SAN FRANCISCO - A federal judge is pressing Volkswagen (VLKAY) to say how it will ensure that nearly 600,000 of the German automaker's diesel cars don't violate U.S. clean air laws.
U.S. District Court Judge Charles R. Breyer in California is overseeing hundreds of class-action lawsuits against the German automaker.
Breyer told Volkswagen's lawyers he expects them to report back by March 24 about the available technical solutions to fix the cars, and the status of negotiations on a potential settlement with affected owners.
Volkswagen admitted to U.S. regulators in September it had used illegal software installed in its so-called "Clean Diesel" engines. It allowed cars to pass emissions tests while spewing harmful levels of pollution when operating on real roads.
Breyer said six months is long enough for VW to find a fix.
Volkswagen says as many as 11 million cars worldwide have the software that enables them to cheat on tests.

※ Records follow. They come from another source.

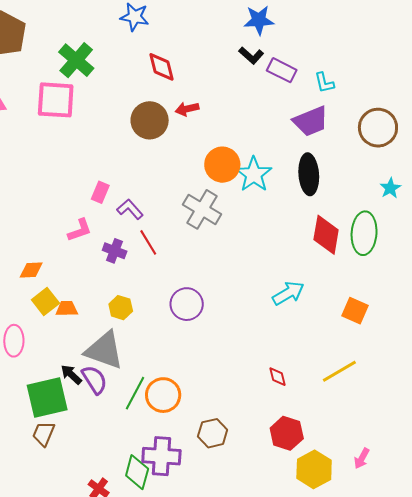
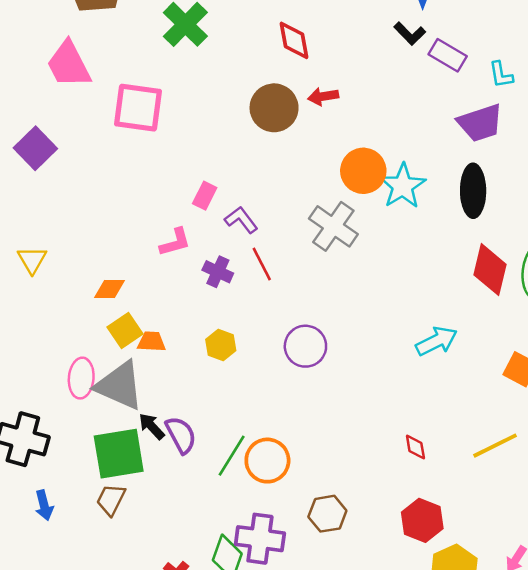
pink square: (56, 100) -> (138, 108), moved
gray triangle: (104, 350) -> (119, 386), moved

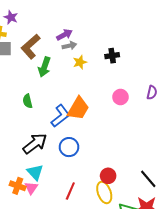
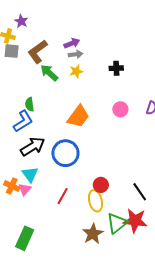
yellow star: (80, 62) -> (76, 71), moved
green arrow: (44, 67) -> (49, 73), turned 108
blue L-shape: (60, 116) -> (23, 121), moved
blue circle: (69, 147) -> (65, 153), size x1.4

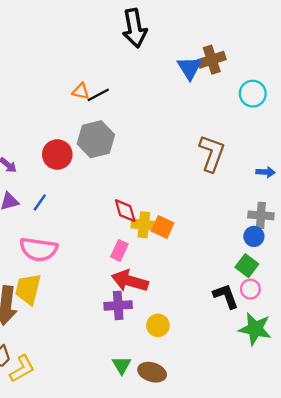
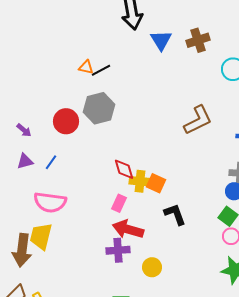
blue triangle: (190, 68) -> (161, 40), moved
brown L-shape: (212, 153) -> (198, 120), turned 44
black L-shape: (226, 296) -> (175, 214), moved

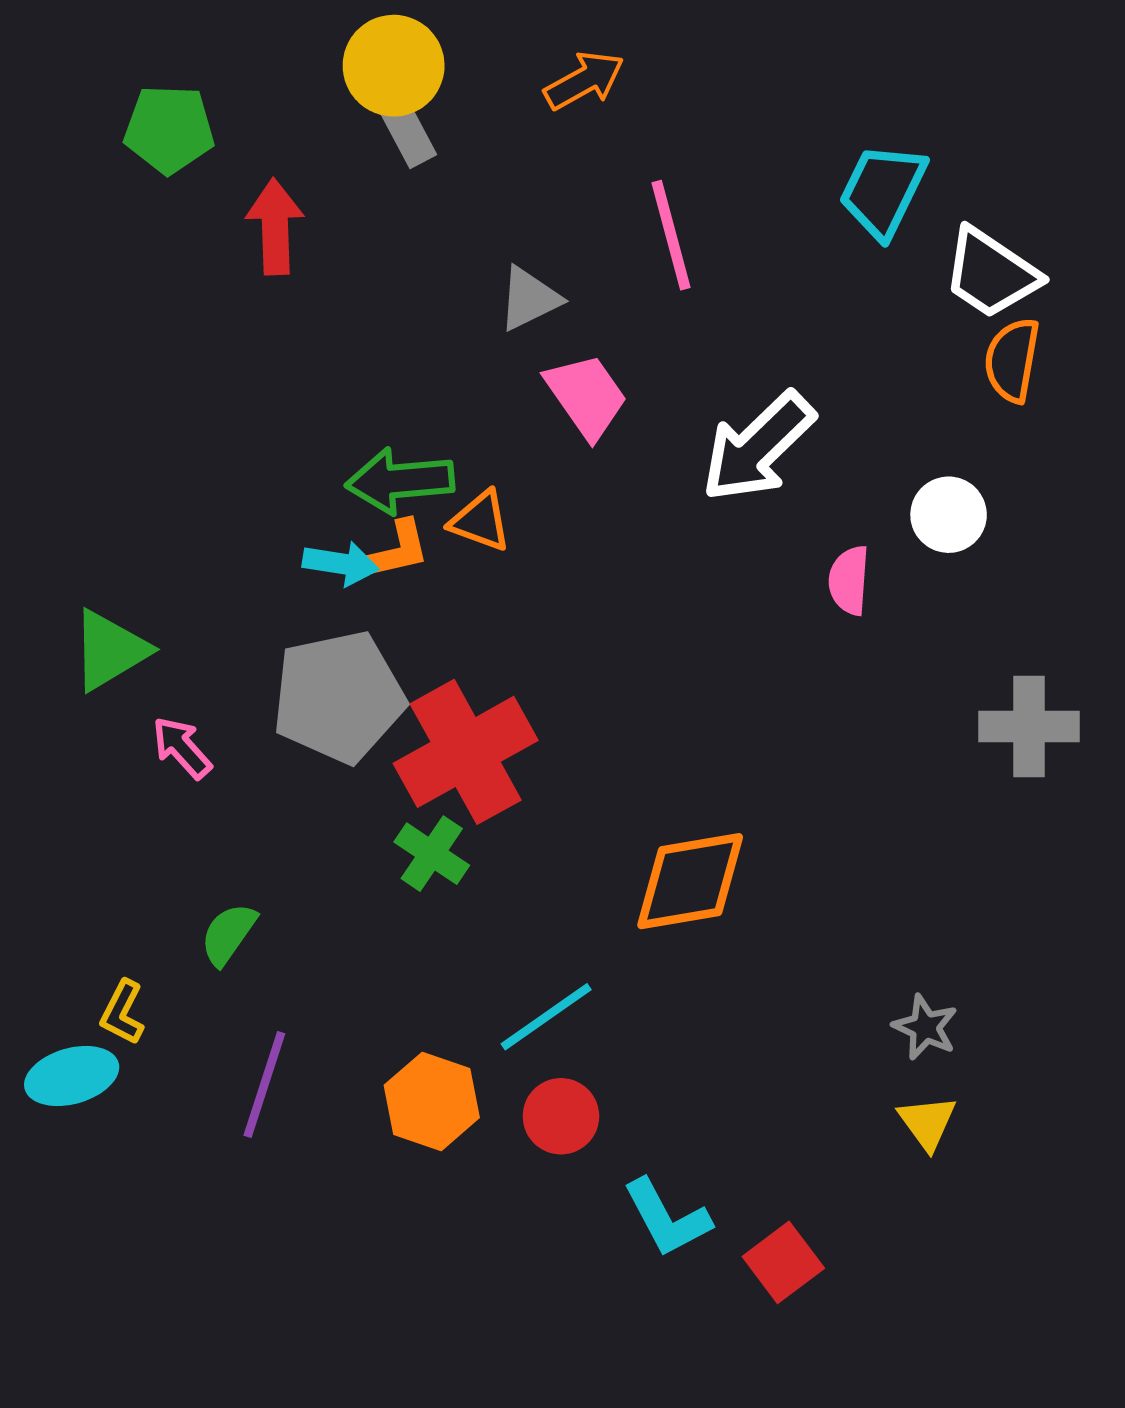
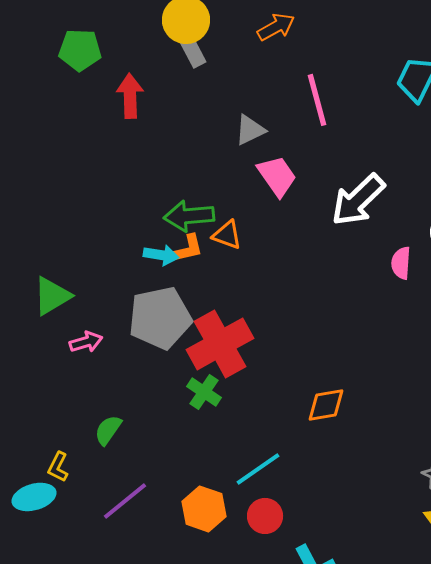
pink arrow: (182, 748) -> (86, 342), turned 116
orange diamond: (690, 881) -> (326, 405), size x0.7
purple line: (264, 1084) -> (125, 501), turned 33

The company says it is working to fix the cars and to change its culture so that something similar does not happen again.
But it is the potential legal damage that could inflict the most serious financial hit on VW. Along with the class-actions the company faces, the U.S. Justice Department has sued Volkswagen over its scheme to skirt pollution controls, potentially exposing the company to billions in fines for clean air violations.